Friday, February 4, 2011

Internetkamera Md85081 Driver

In the glass house in the middle Extreme

While in Cairo, the oppressed and the rebels to Mubarak Palace doors shake and pour into the capital of Yemen, the streets and squares with protesters and distributed in other Arab countries, militant slogans on the Internet, life goes on as usual in Abu Dhabi road. No bubbles, no cooking, nothing that would indicate imminent turmoil. It is also part of the Emirates Arabian Network, which extends from the western edge of Morocco to Oman.

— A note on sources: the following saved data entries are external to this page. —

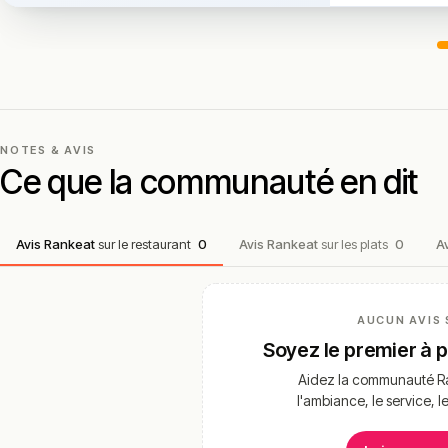
NOTES & AVIS
Ce que la communauté en dit
Avis Rankeat
sur le restaurant
0
Avis Rankeat
sur les plats
0
A
AUCUN AVIS 
Soyez le premier à 
Aidez la communauté Ra
l'ambiance, le service, l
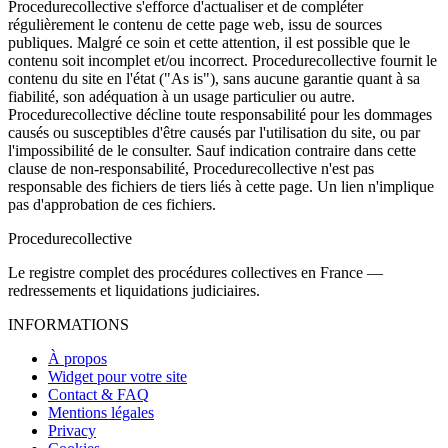
Procedurecollective s'efforce d'actualiser et de compléter
régulièrement le contenu de cette page web, issu de sources
publiques. Malgré ce soin et cette attention, il est possible que le
contenu soit incomplet et/ou incorrect. Procedurecollective fournit le
contenu du site en l'état ("As is"), sans aucune garantie quant à sa
fiabilité, son adéquation à un usage particulier ou autre.
Procedurecollective décline toute responsabilité pour les dommages
causés ou susceptibles d'être causés par l'utilisation du site, ou par
l'impossibilité de le consulter. Sauf indication contraire dans cette
clause de non-responsabilité, Procedurecollective n'est pas
responsable des fichiers de tiers liés à cette page. Un lien n'implique
pas d'approbation de ces fichiers.
Procedure
collective
Le registre complet des procédures collectives en France —
redressements et liquidations judiciaires.
INFORMATIONS
À propos
Widget pour votre site
Contact & FAQ
Mentions légales
Privacy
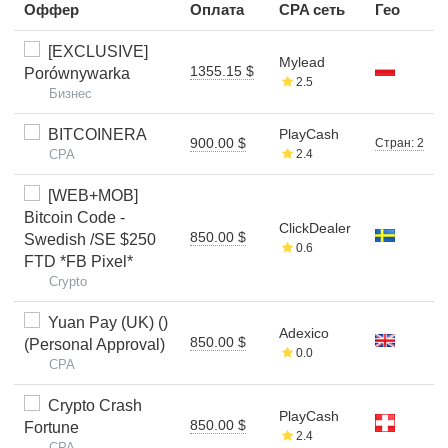
Оффер
Оплата
CPA сеть
Гео
[EXCLUSIVE]
Mylead
1355.15 $
Porównywarka
2.5
Бизнес
BITCOINERA
PlayCash
900.00 $
Стран: 2
CPA
2.4
[WEB+MOB]
Bitcoin Code -
ClickDealer
850.00 $
Swedish /SE $250
0.6
FTD *FB Pixel*
Crypto
Yuan Pay (UK) ()
Adexico
850.00 $
(Personal Approval)
0.0
CPA
Crypto Crash
PlayCash
850.00 $
Fortune
2.4
CPA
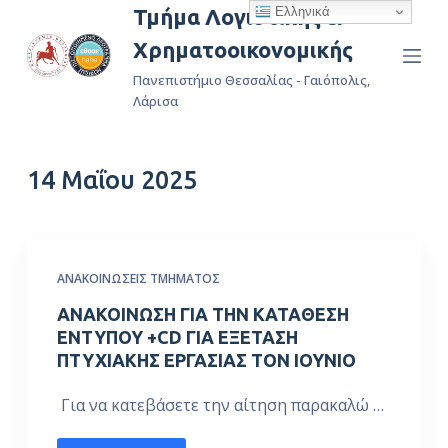
Ελληνικά
Τμήμα Λογιστικής &
Μ
Χρηματοοικονομικής
ε
τ
Πανεπιστήμιο Θεσσαλίας - Γαιόπολις,
ά
Λάρισα
β
α
14 Μαΐου 2025
σ
η
σ
τ
ΑΝΑΚΟΙΝΏΣΕΙΣ ΤΜΉΜΑΤΟΣ
ο
π
ΑΝΑΚΟΙΝΩΣΗ ΓΙΑ ΤΗΝ ΚΑΤΑΘΕΣΗ
ε
ΕΝΤΥΠΟΥ +CD ΓΙΑ ΕΞΕΤΑΣΗ
ΠΤΥΧΙΑΚΗΣ ΕΡΓΑΣΙΑΣ TON IOYNIO
ρ
ι
Για να κατεβάσετε την αίτηση παρακαλώ …
ε
χ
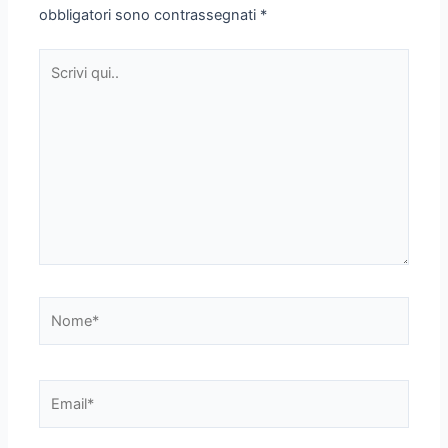
obbligatori sono contrassegnati
*
Scrivi
qui..
Nome*
Email*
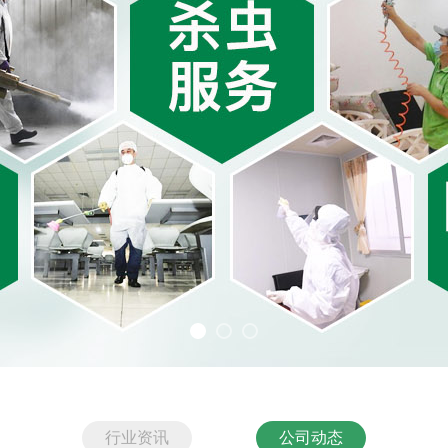
行业资讯
公司动态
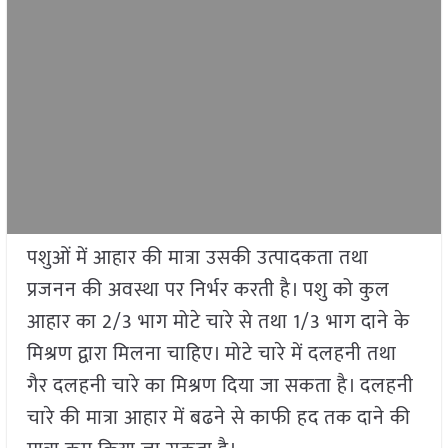
पशुओं में आहार की मात्रा उसकी उत्पादकता तथा
प्रजनन की अवस्था पर निर्भर करती है। पशु को कुल
आहार का 2/3 भाग मोटे चारे से तथा 1/3 भाग दाने के
मिश्रण द्वारा मिलना चाहिए। मोटे चारे में दलहनी तथा
गैर दलहनी चारे का मिश्रण दिया जा सकता है। दलहनी
चारे की मात्रा आहार में बढने से काफी हद तक दाने की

However, with different conditions, not only relates to what the mixing of the population but also in relation to the form of government and the acceptance of the governing authorities.
As mentioned earlier, are only one fifth of the Indigenous population. Many of them have decent schools and visited a few years studying abroad. The locals it is usually very good, they benefit in many areas by a generous support of the state. For example, their water and electricity for 86 percent of the actual costs to be adopted (fairness, I must add here that pay only half of expats). When an Emirati Emirati marries a woman, the couple receives from the government around € 150,000 and a land with house.
well keep the enthusiasm for the current President Sheikh Khalifa bin Zayed al Nahyan in check, but his father Zayed, the Emirates had conducted over 30 years, was loved by the people, as if he were your own father.

It will be interesting to know how the Arab revolution recorded these days and weeks, the Emirati life spirit. For among the expatriates are not only Europeans, Asians, Australians, North and South Americans. The majority of Arab immigrants are from the Maghreb and Egypt. The local police force is riddled with Moroccans. And Egyptians are found in various positions and at different hierarchical levels, bank managers, pilots, lawyers as well as security staff or taxi driver. The processes they employ in their own country these days. They worry about friends and family. To Have and Good. With their fears, the hopes of overwhelming economic and political freedom and justice. Driven by a dream that has been consolidated over the decades in their souls.

The desperate self-immolation of the Tunisian greengrocer has long since expanded into an Arab conflagration. We all are witnesses to a self-liberation, like the one in the world not seen since the Wall fell in 1989. And it seems to me as I sat, with blurred sight, in a glass house in the middle.